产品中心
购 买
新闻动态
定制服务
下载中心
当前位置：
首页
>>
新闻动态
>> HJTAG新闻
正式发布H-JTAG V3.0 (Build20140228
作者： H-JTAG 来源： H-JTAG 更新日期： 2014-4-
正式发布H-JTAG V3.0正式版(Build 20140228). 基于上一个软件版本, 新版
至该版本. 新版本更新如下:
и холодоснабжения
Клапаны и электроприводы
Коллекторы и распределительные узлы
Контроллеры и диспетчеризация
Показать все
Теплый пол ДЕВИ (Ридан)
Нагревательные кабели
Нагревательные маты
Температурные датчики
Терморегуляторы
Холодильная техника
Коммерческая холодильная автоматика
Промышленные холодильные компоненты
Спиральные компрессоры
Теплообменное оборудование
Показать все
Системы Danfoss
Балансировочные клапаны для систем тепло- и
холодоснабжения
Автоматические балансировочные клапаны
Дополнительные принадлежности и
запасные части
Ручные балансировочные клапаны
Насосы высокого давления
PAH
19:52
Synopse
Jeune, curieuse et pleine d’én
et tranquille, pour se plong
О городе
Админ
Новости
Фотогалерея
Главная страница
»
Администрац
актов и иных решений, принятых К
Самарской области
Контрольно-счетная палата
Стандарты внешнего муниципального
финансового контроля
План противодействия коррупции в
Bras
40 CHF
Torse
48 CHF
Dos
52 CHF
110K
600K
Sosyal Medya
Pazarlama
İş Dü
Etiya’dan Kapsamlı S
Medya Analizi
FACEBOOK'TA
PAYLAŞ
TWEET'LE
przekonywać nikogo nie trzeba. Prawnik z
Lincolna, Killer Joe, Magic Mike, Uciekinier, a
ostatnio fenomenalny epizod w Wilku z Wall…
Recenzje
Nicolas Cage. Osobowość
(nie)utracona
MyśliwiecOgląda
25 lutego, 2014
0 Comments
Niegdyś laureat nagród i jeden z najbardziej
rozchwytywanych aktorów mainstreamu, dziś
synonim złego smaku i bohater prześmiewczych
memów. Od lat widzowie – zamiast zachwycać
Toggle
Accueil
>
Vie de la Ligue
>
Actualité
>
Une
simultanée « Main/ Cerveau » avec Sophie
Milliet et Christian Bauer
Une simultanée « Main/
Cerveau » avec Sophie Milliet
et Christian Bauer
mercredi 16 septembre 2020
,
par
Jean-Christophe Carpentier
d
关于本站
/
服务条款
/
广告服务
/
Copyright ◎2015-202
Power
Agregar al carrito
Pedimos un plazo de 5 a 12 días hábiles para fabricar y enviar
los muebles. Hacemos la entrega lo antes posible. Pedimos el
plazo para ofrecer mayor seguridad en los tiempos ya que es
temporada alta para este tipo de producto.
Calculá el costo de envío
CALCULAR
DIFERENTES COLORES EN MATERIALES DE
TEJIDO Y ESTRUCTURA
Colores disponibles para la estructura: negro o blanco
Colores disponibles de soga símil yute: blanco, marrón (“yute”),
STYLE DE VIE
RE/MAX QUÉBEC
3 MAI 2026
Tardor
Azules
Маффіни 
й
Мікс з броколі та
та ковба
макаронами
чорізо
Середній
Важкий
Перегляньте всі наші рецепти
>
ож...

## Exercise description
Each line above must be output exactly as it stands.

## Task output
产品中心
购 买
新闻动态
定制服务
下载中心
当前位置：
首页
>>
新闻动态
>> HJTAG新闻
正式发布H-JTAG V3.0 (Build20140228
作者： H-JTAG 来源： H-JTAG 更新日期： 2014-4-
正式发布H-JTAG V3.0正式版(Build 20140228). 基于上一个软件版本, 新版
至该版本. 新版本更新如下:
и холодоснабжения
Клапаны и электроприводы
Коллекторы и распределительные узлы
Контроллеры и диспетчеризация
Показать все
Теплый пол ДЕВИ (Ридан)
Нагревательные кабели
Нагревательные маты
Температурные датчики
Терморегуляторы
Холодильная техника
Коммерческая холодильная автоматика
Промышленные холодильные компоненты
Спиральные компрессоры
Теплообменное оборудование
Показать все
Системы Danfoss
Балансировочные клапаны для систем тепло- и
холодоснабжения
Автоматические балансировочные клапаны
Дополнительные принадлежности и
запасные части
Ручные балансировочные клапаны
Насосы высокого давления
PAH
19:52
Synopse
Jeune, curieuse et pleine d’én
et tranquille, pour se plong
О городе
Админ
Новости
Фотогалерея
Главная страница
»
Администрац
актов и иных решений, принятых К
Самарской области
Контрольно-счетная палата
Стандарты внешнего муниципального
финансового контроля
План противодействия коррупции в
Bras
40 CHF
Torse
48 CHF
Dos
52 CHF
110K
600K
Sosyal Medya
Pazarlama
İş Dü
Etiya’dan Kapsamlı S
Medya Analizi
FACEBOOK'TA
PAYLAŞ
TWEET'LE
przekonywać nikogo nie trzeba. Prawnik z
Lincolna, Killer Joe, Magic Mike, Uciekinier, a
ostatnio fenomenalny epizod w Wilku z Wall…
Recenzje
Nicolas Cage. Osobowość
(nie)utracona
MyśliwiecOgląda
25 lutego, 2014
0 Comments
Niegdyś laureat nagród i jeden z najbardziej
rozchwytywanych aktorów mainstreamu, dziś
synonim złego smaku i bohater prześmiewczych
memów. Od lat widzowie – zamiast zachwycać
Toggle
Accueil
>
Vie de la Ligue
>
Actualité
>
Une
simultanée « Main/ Cerveau » avec Sophie
Milliet et Christian Bauer
Une simultanée « Main/
Cerveau » avec Sophie Milliet
et Christian Bauer
mercredi 16 septembre 2020
,
par
Jean-Christophe Carpentier
d
关于本站
/
服务条款
/
广告服务
/
Copyright ◎2015-202
Power
Agregar al carrito
Pedimos un plazo de 5 a 12 días hábiles para fabricar y enviar
los muebles. Hacemos la entrega lo antes posible. Pedimos el
plazo para ofrecer mayor seguridad en los tiempos ya que es
temporada alta para este tipo de producto.
Calculá el costo de envío
CALCULAR
DIFERENTES COLORES EN MATERIALES DE
TEJIDO Y ESTRUCTURA
Colores disponibles para la estructura: negro o blanco
Colores disponibles de soga símil yute: blanco, marrón (“yute”),
STYLE DE VIE
RE/MAX QUÉBEC
3 MAI 2026
Tardor
Azules
Маффіни 
й
Мікс з броколі та
та ковба
макаронами
чорізо
Середній
Важкий
Перегляньте всі наші рецепти
>
ож...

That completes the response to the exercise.